Thanksgiving is one of my favorite holidays. I stuff my face, welcome friends, bake pies and know I've got a happy, lucky life to be thankful for. But feeling thankful?

Powerful gratitude requires a powerful hunger. In my life, that's come when the world is wild and cold and more difficult to travel than I'd anticipated; and any dollars I have are good for nothing but crumpled-up fire starter. Over the past 16 years, I've walked and paddled more than 8,000 miles across Alaska, lugging all the food my family needs. It's hard to really starve to death in the woods, but it's not hard to feel like you're starving. So I felt more thankful for that peppermint soup than for all my well-planned Thanksgiving feasts.

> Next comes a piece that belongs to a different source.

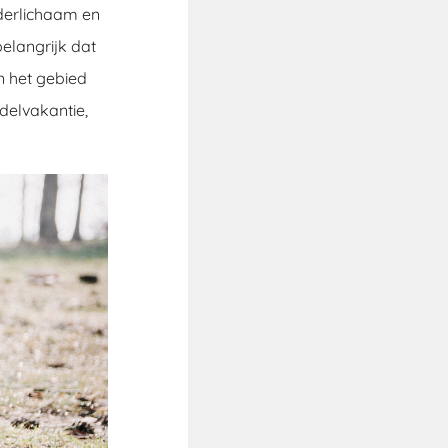
derlichaam en
elangrijk dat
n het gebied
elvakantie,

In fact, I've felt most thankful for the food I've mooched and scavenged in the wild. For unexpected windfalls and desperately needed calories, feeding a beat-down skinnied-up body that's burning through butter like an SUV through gasoline. Even when I'm eating actual gasoline.

Eating calculation

A gas can broke in the snowmachine sled, swashing over the bag of treats, permeating bread bags and candy wrappers — everything but the metal cans of Spam. It was March on the Seward Peninsula in Northwest Alaska, and a snowmachiner had found us in a shipwreck, hidden from the blizzard that scoured the frozen ocean.

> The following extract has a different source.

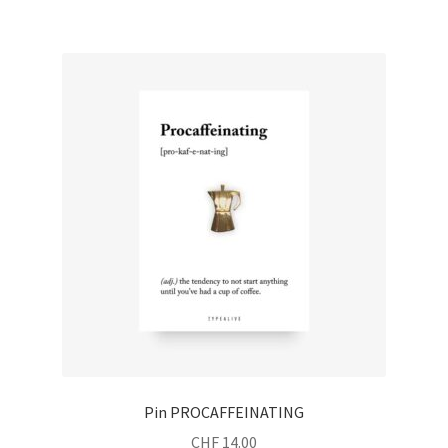
Pin PROCAFFEINATING
CHF
14.00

The gifts he brought fueled memories of a childhood road trip; gas station smell with fake fruit gum and a wash of car sickness. I unwrapped Starbursts, peeled the outsides off oily white bread, and ate it anyway. We ate everything possibly edible, then retreated from our buried ship to a blown-open cabin, where we found Krusteaz pancake mix torn open by a marauding fox. We ate that too. The storm hurled snow against the walls and we didn't know how long our own food would hold out.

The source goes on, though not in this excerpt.